週刊データセンターWatch:

「洋上浮体式データセンター」の実現なるか、横浜市で2025年秋から実証実験

 世界初となる「洋上浮体式データセンター」の実現に向けて、横浜市や日本郵船株式会社など5つの組織間で実証実験に関する覚書が締結された。コンテナ型データセンターや太陽光発電設備を組み合わせ、再生可能エネルギー100%で稼働するデータセンターを構築。2025年秋ごろをメドに、塩害耐性や稼働安定性の確認を開始するとしている。

「洋上浮体式データセンター」実証実験の施設イメージ

 覚書を締結したのは、日本郵船株式会社、株式会社NTTファシリティーズ、株式会社ユーラスエナジーホールディングス、株式会社三菱UFJ銀行、横浜市。実験施設は、「ミニフロート」と呼ばれる浮体式係留施設上に構築される。

 今回の実験では、横浜市の大さん橋ふ頭に設置されている縦25m×横80mのミニフロートを活用。太陽光発電設備と蓄電池設備を敷設し、コンテナ型のデータセンターを再生可能エネルギー100%で稼働させる。

 データセンターの需要はDX(デジタルトランスフォーメーション)の進展などによって拡大しているが、広大な敷地をいかに確保するかという課題がある。また災害耐性の強さや、大消費地に近い立地なども重要視される。洋上浮体型データセンターが実現すれば、こうした問題の解消に加え、洋上風力発電との効率的な連携も期待される。

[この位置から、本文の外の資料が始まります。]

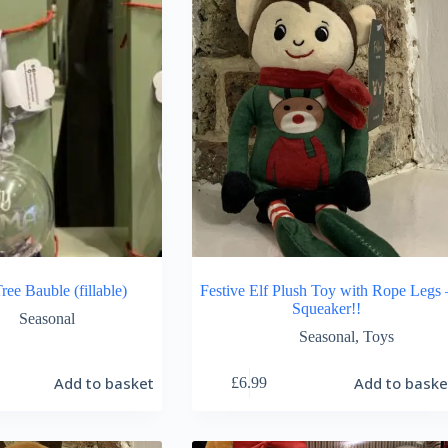
ree Bauble (fillable)
Festive Elf Plush Toy with Rope Legs 
Squeaker!!
Seasonal
Seasonal
,
Toys
Add to basket
Add to baske
£
6.99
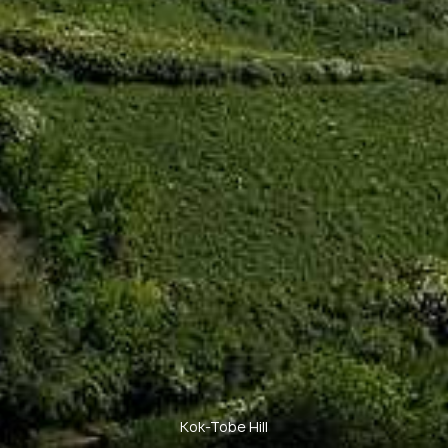
Kok-Tobe Hill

 本実験では、洋上データセンター事業を開発すべく日本郵船がプロジェクト全体を統括。NTTファシリティーズは施設設計、運用検証などを担当する。再生可能エネルギー発電事業を手がけるユーラスエナジーホールディングスはオフグリッド(電力会社の送電網に接続されていない)型データセンターの技術検証、三菱UFJ銀行は金融支援、横浜市はカーボンニュートラルの推進をはじめとした各種検討を行う。